- EXERCISE OBJECTIVE
From the listing, collect all lines containing the word "office".
MATERIAL TO PROCESS Block Start
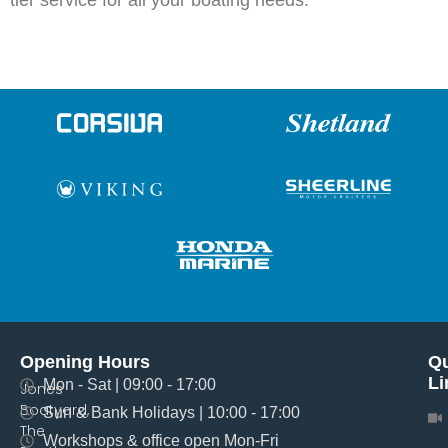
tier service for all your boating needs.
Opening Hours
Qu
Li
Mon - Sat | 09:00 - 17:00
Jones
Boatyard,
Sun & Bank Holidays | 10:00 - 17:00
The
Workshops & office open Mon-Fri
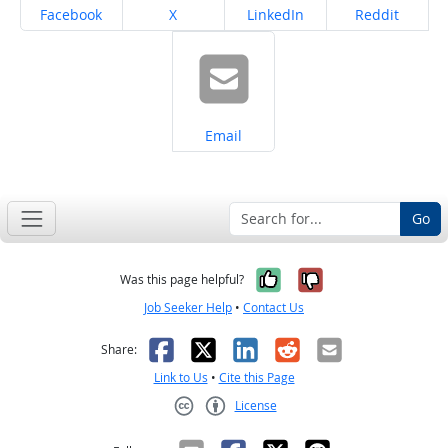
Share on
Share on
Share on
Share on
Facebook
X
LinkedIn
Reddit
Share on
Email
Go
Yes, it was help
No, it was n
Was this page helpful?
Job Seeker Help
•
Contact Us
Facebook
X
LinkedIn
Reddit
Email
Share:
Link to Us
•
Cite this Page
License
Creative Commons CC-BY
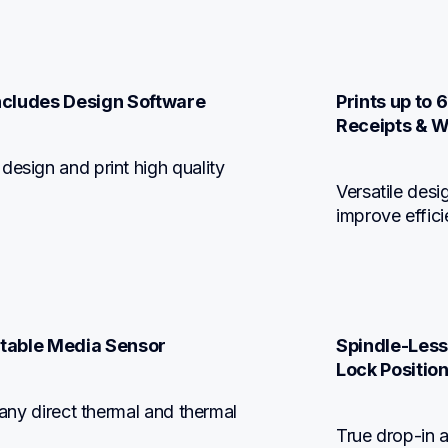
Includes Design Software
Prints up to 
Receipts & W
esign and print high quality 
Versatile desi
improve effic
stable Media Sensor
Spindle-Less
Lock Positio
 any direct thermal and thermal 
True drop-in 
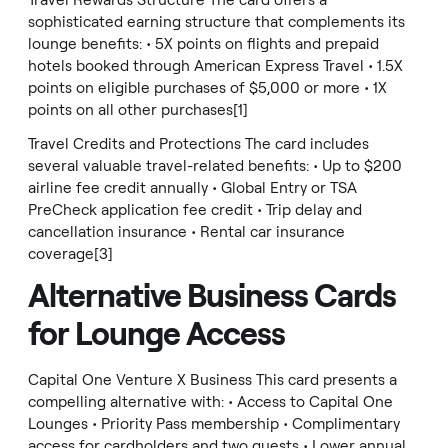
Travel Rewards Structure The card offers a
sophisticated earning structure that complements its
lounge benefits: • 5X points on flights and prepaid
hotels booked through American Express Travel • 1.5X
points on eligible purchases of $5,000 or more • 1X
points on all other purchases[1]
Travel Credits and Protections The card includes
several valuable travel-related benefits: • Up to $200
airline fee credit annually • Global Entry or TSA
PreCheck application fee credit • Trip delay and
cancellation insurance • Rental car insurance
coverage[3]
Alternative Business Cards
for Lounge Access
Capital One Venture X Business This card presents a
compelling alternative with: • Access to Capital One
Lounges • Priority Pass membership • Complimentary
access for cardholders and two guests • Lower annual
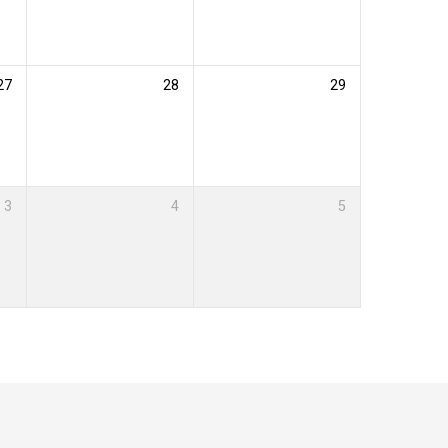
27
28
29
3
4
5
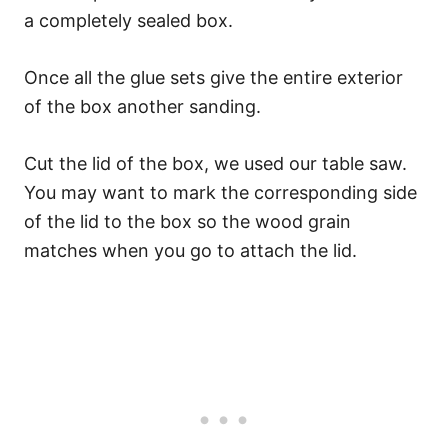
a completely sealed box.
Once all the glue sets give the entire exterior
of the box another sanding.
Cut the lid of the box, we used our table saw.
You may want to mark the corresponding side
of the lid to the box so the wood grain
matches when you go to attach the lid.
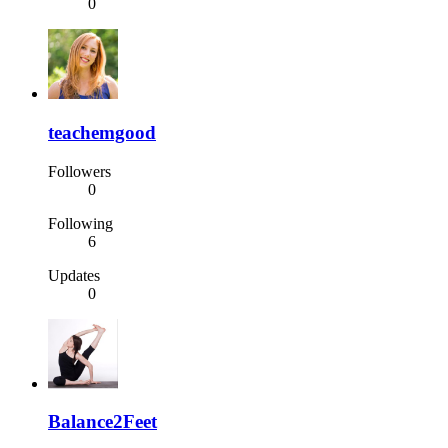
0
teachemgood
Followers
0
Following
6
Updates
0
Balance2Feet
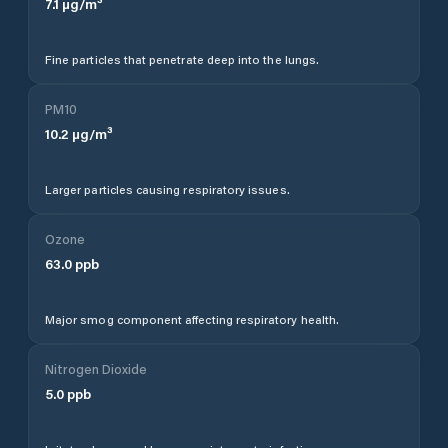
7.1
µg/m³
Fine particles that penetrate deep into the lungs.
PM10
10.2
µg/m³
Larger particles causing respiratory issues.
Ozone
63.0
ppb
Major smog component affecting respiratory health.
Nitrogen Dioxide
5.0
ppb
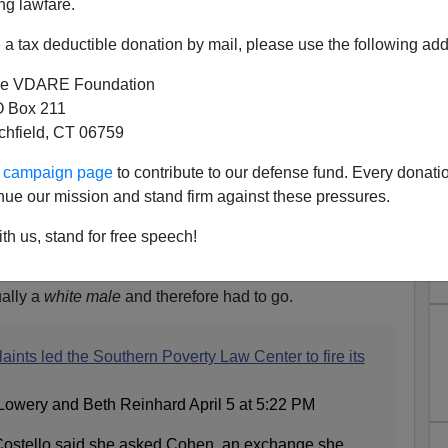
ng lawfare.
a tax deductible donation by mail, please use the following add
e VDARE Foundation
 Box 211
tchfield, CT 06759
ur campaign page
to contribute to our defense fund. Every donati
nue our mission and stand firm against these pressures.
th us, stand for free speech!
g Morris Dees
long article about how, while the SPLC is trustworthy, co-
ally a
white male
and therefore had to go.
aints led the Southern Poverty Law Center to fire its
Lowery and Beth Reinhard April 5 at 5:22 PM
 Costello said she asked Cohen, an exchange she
MATERIAL TO PROCESS Block End
MATERIAL TO PROCESS Block Start
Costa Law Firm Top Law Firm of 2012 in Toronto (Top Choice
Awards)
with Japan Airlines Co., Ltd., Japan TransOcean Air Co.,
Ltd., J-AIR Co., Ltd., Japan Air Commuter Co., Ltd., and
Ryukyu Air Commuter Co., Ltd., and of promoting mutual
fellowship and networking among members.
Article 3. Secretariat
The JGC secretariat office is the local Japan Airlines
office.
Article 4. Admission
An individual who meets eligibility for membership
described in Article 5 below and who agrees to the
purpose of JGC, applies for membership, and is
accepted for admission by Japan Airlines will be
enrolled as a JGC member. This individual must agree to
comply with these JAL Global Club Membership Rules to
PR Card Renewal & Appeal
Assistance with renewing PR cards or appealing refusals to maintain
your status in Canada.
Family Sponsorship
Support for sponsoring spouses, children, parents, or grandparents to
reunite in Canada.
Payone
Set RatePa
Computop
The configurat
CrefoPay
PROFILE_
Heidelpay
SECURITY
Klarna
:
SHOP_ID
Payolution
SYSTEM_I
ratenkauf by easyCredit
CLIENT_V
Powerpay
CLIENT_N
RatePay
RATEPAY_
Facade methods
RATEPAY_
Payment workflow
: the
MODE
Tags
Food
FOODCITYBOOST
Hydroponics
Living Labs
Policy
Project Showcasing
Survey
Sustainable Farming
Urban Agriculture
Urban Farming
MATERIAL TO PROCESS Block End
- REPLY TO THE TASK
Workshops & office open Mon-Fri
The JGC secretariat office is the local Japan Airlines
office.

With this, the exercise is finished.